Elle désigna d’un geste la chambre d’enfant, où leur fils Dima dormait. Ces mots glacèrent Igor. Il n’arrivait pas à croire que sa femme, celle qui avait pleuré de joie lorsque, pour la première fois, ils avaient ramené le garçon à la maison, parlait ainsi.

— Des milliers de gens rendent leurs enfants, Igor, continua-t-elle, comme pour se justifier. Nous avons de bonnes raisons. Son diagnostic. Nous n’y arriverons pas. Moi, je n’y arriverai pas.

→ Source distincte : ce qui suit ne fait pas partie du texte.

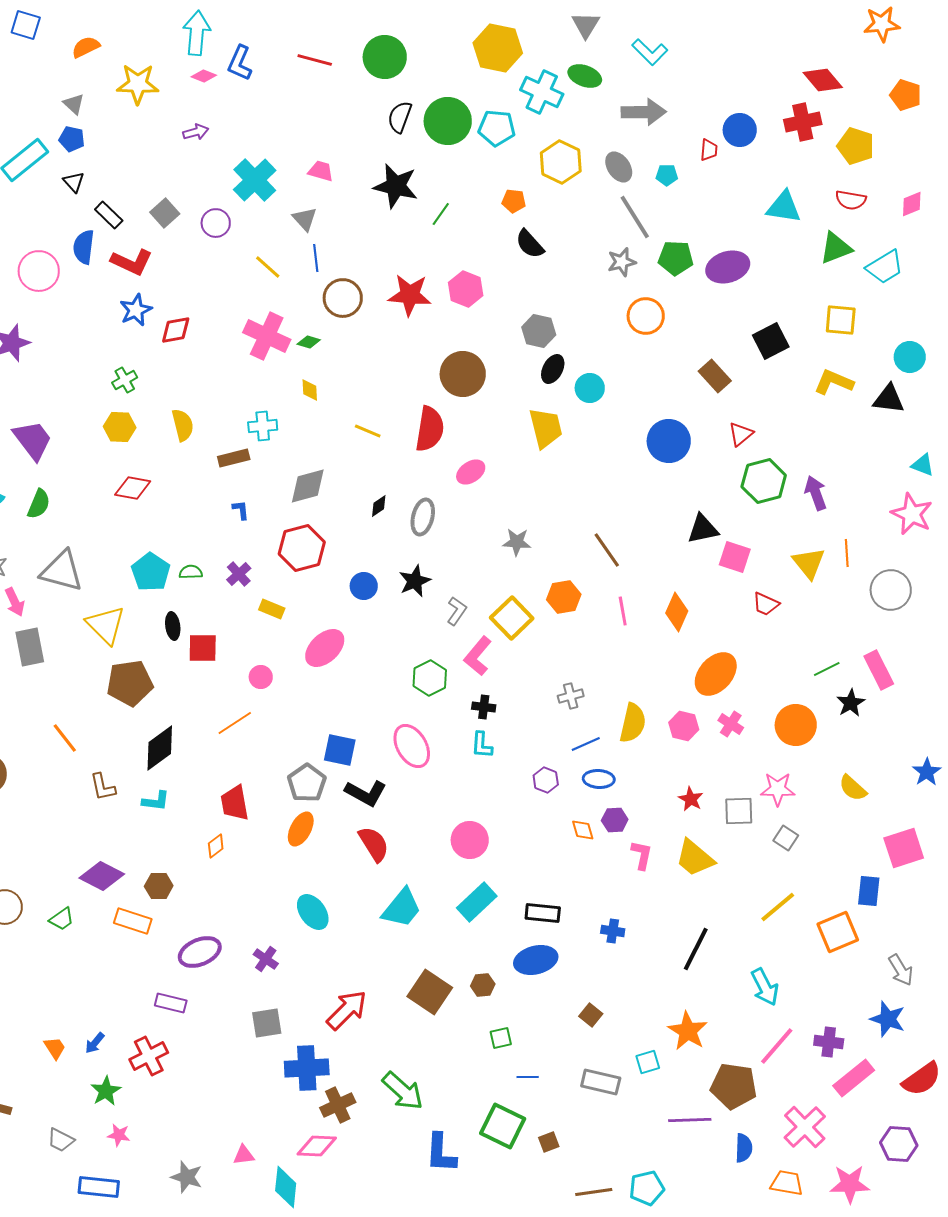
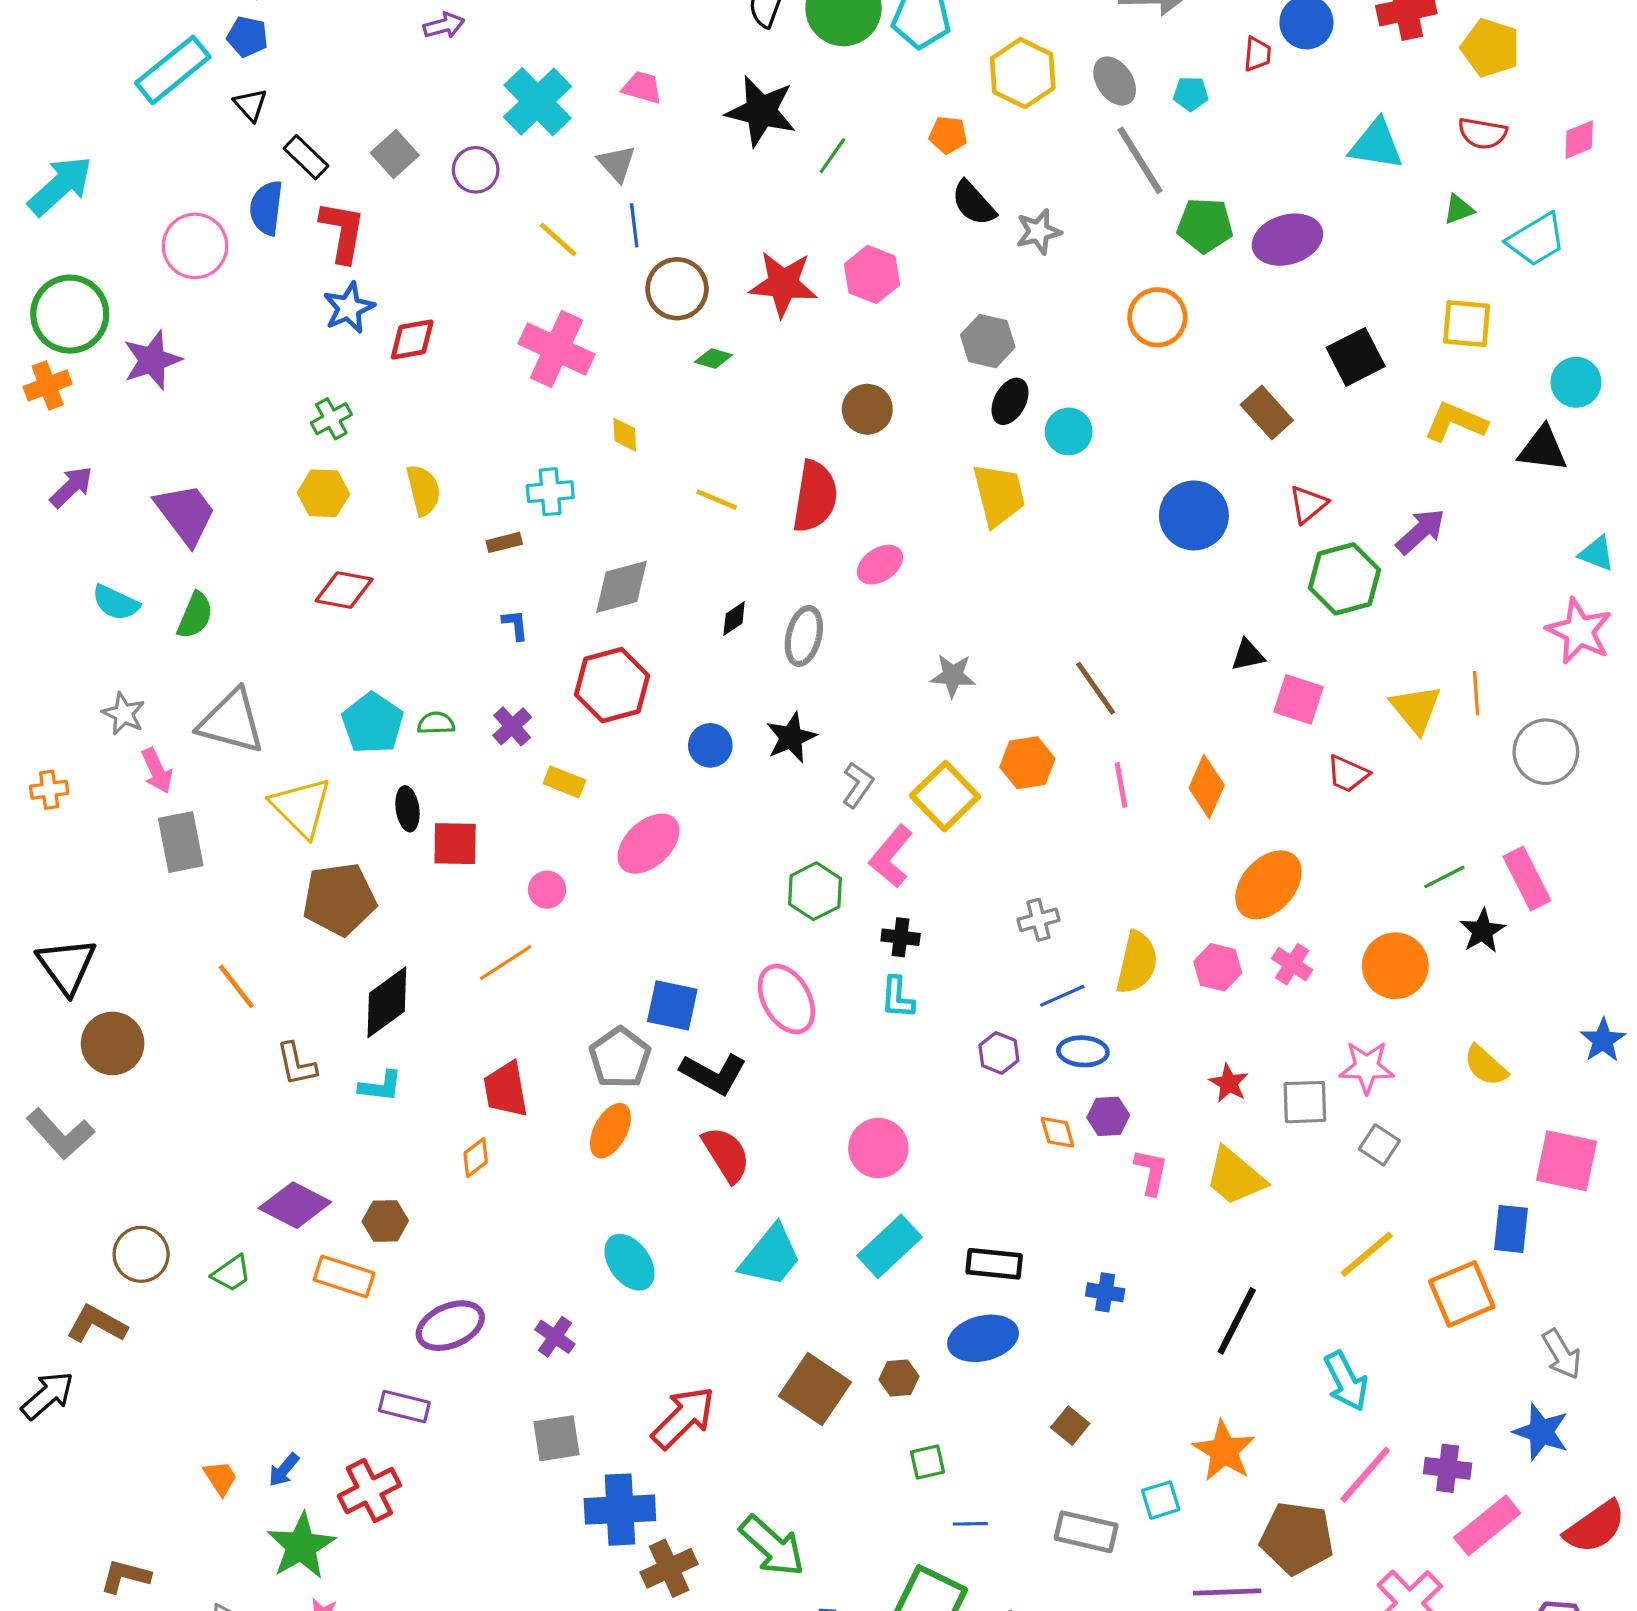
green triangle: (836, 248) -> (1459, 209), size x0.6
red L-shape: (132, 262) -> (342, 232), turned -105
gray star: (622, 262) -> (1039, 232), moved
green diamond: (309, 342) -> (713, 358), moved
brown circle: (463, 374) -> (867, 409), size x0.7
brown rectangle: (234, 458) -> (504, 542), size x0.7
purple arrow: (816, 493) -> (1421, 531), moved, turned 68
black triangle: (703, 529) -> (1248, 655), size x0.7
pink square: (904, 848) -> (1566, 1161), turned 30
green star: (106, 1091) -> (301, 1546), size x1.4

— C’est notre fils, murmura Igor, mais d’un ton ferme. Il nous a confié sa vie. Quelle importance, combien de temps lui reste-t-il ? Un mois, un an… Nous devons rester à ses côtés. Nous sommes sa famille.

Svetlana souffla, et son mépris déforma son visage jusqu’à le rendre méconnaissable.

— Une famille ? Igor, réveille-toi. Je ne vais pas transformer ma vie en chambre d’hôpital. Je suis encore jeune, je veux vivre. Pas rester au chevet d’un enfant qui va bientôt mourir. Si demain tu n’engages pas la procédure de retour… je partirai.

Elle se leva brusquement ; la chaise grinca en reculant. Igor garda le silence, accablé par cet ultimatum. Il espérait encore un sursaut d’humanité, au moins une larme d’amour dans ses yeux. Mais il n’y trouva que du vide.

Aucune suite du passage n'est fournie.